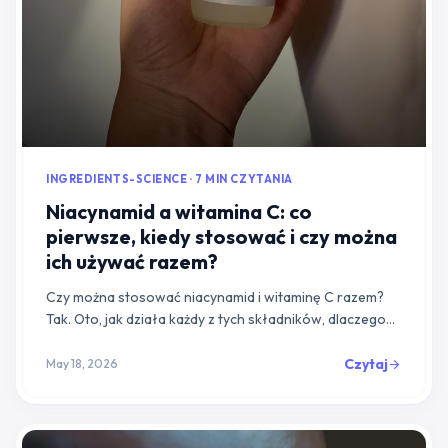
INGREDIENTS-SCIENCE · 7 MIN CZYTANIA
Niacynamid a witamina C: co
pierwsze, kiedy stosować i czy można
ich używać razem?
Czy można stosować niacynamid i witaminę C razem?
Tak. Oto, jak działa każdy z tych składników, dlaczego
dawny mit o ich łączeniu jest nieaktualny i jak je
nakładać warstwowo.
Czytaj
May 18, 2026
arrow_forward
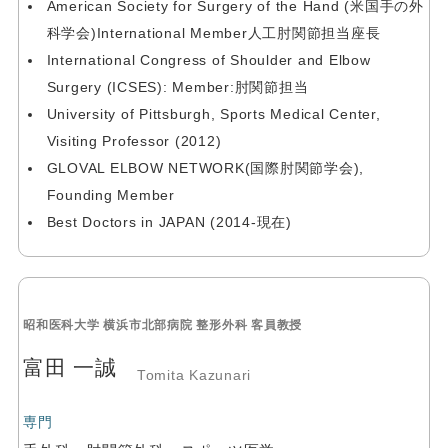
American Society for Surgery of the Hand (米国手の外
科学会)International Member人工肘関節担当座長
International Congress of Shoulder and Elbow
Surgery (ICSES): Member:肘関節担当
University of Pittsburgh, Sports Medical Center,
Visiting Professor (2012)
GLOVAL ELBOW NETWORK(国際肘関節学会),
Founding Member
Best Doctors in JAPAN (2014-現在)
昭和医科大学 横浜市北部病院 整形外科 客員教授
富田 一誠
Tomita Kazunari
専門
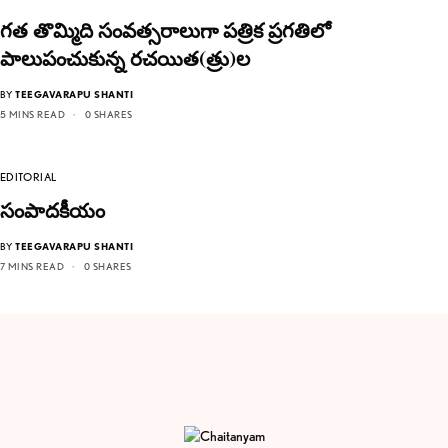
గత తొమ్మిది సంవత్సరాలుగా పత్రిక ప్రగతిలో
పాలుపంచుకున్న రచయిత(త్రు)ల
BY
TEEGAVARAPU SHANTI
5 MINS READ
0 SHARES
EDITORIAL
సంపాదకీయం
BY
TEEGAVARAPU SHANTI
7 MINS READ
0 SHARES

- - - -

Filter the entries down to the lines containing "International". Copy each of those lines.

科学会)International Member人工肘関節担当座長
International Congress of Shoulder and Elbow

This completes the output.